Looking at the history of competition enforcement, the CNIL noted that the European Commission used to work on its own at the beginning, but gradually integrated national authorities in its investigations. Moreover, it took many years to bring the first big competition enforcement action as there is always a learning curve, although the digital environment requires regulators to act much faster.
For Wiewiórowski, the fact that procedural laws are fully defined at the national level is causing “critical problems” for the cooperation between DPAs. In his view, it would be up to the European Commission to intervene to streamline administrative procedures. In national legislation, there are sometimes differences so significant as to touch upon even what is a final complaint decision.
This approach is opposed by Paul Nemitz, the principal advisor of the European Commission's justice and consumer department, who stressed that it is much too early to talk about new EU legislation. For Nemitz, discrepancies in procedural law can be solved by the DPAs simply by ignoring national procedures that hamper the effective application of the GDPR, since European law takes priority over national rules.
However, the problem is that national procedural law is very precise, whereas the DPAs could only refer to some vague principles of the GDPR as the data protection law does not address these procedural issues. For privacy advocate Max Schrems, there is a concrete risk that national courts would rule against the DPAs in that case.
Schrems highlighted how NOYB is not recognized as a party in data protection cases in certain countries like Sweden and that for administrative law harmonization to take place merely by judicial review, it could take 10 to 20 years. Moreover, the costs for initiating a lawsuit vary considerably across EU countries, with an average of 5,000 euros that can reach up to 100,000 euros in Ireland.
"If there's a real contradiction between national law and the European law, it's the task of the European Commission to step in.
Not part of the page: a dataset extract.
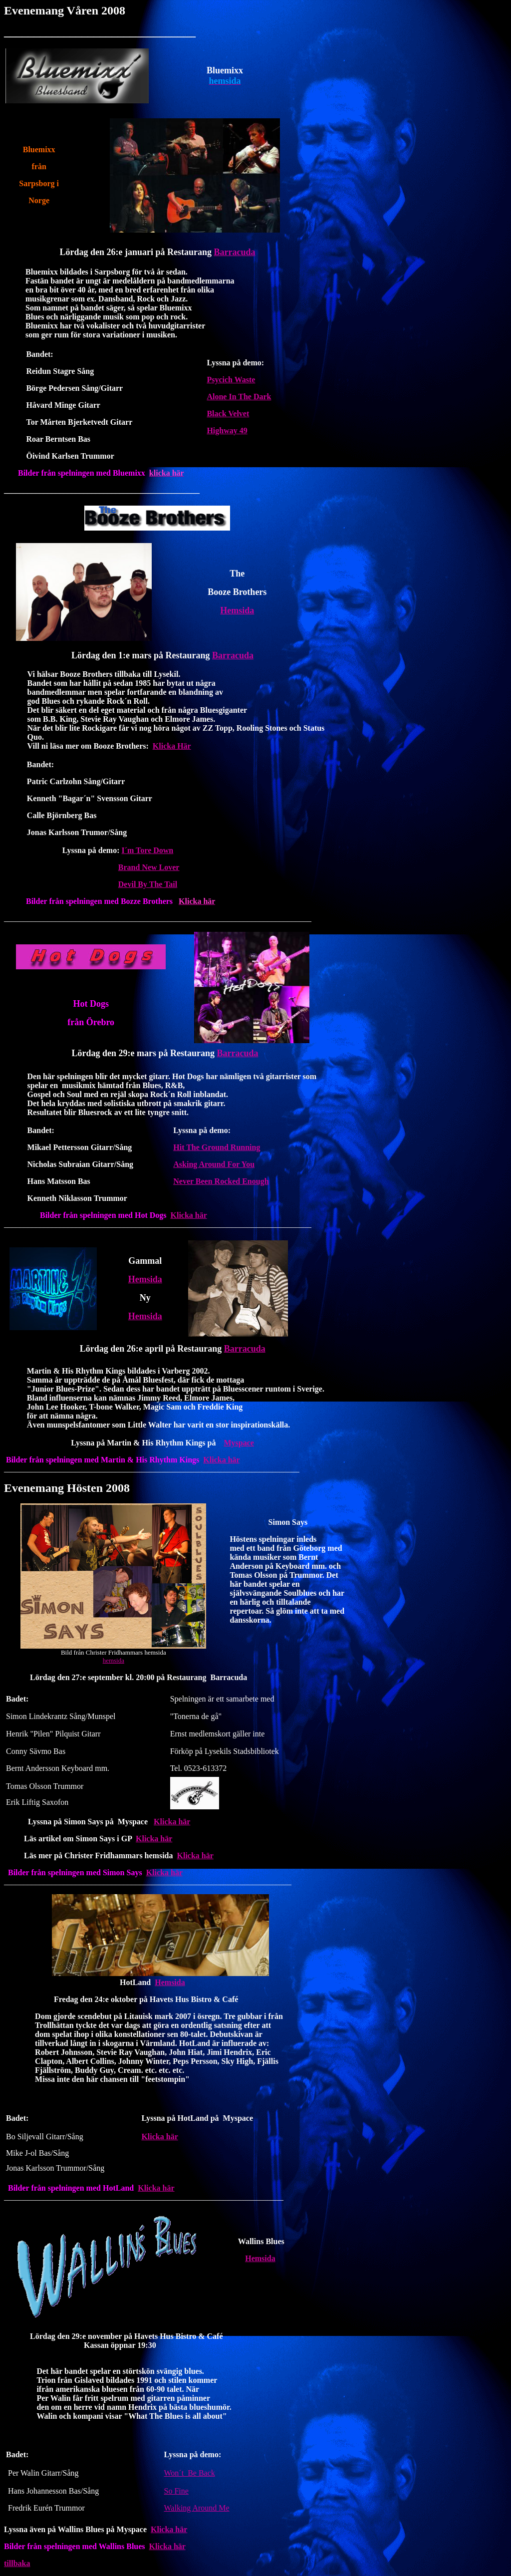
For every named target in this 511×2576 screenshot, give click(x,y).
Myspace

Maybe first with the dialogue and not with an infringement process, to have that improvement," said Ulrich Kelber, Germany's federal commissioner for data protection and freedom of information.
In her keynote speech, European Commission Vice-President Věra Jourová presented three possible scenarios for the GDPR in the next five to 10 years.
The first scenario involves changing nothing, counting on the fact the cooperation in the context of the one-stop show will improve with time, as there are signs of improvement already. However, this scenario entails the risk of unhealthy competition and tension between the DPAs and their interpretations of legal concepts.
The second scenario she called the “revolution.” It entails reopening the file to clarify certain concepts aligned with the EDPB's guidelines and to centralize enforcement. While tempting, Jourová noted that old legislative battles would come back and that fully centralized enforcement would mean that more minor cases might be neglected.
For her, the preferable is the third scenario, called “targeted improvements.” Administrative procedures would be streamlined as far as possible under EU law, DPAs would collaborate with other regulators, such as competition authorities, based on the one-stop-shop experience, and the EDPB would have a more decisive role with a stronger secretariat. At the same time, the member states would ensure sufficient resources for specialized experts and lawyers.
"We are at the crunch time. Either we all collectively show that GDPR and its enforcement is effective and fit for purpose. Or others will do it for us. The expectations are very high. The pressure will only grow because there will be more emotions and competition," Jourová said.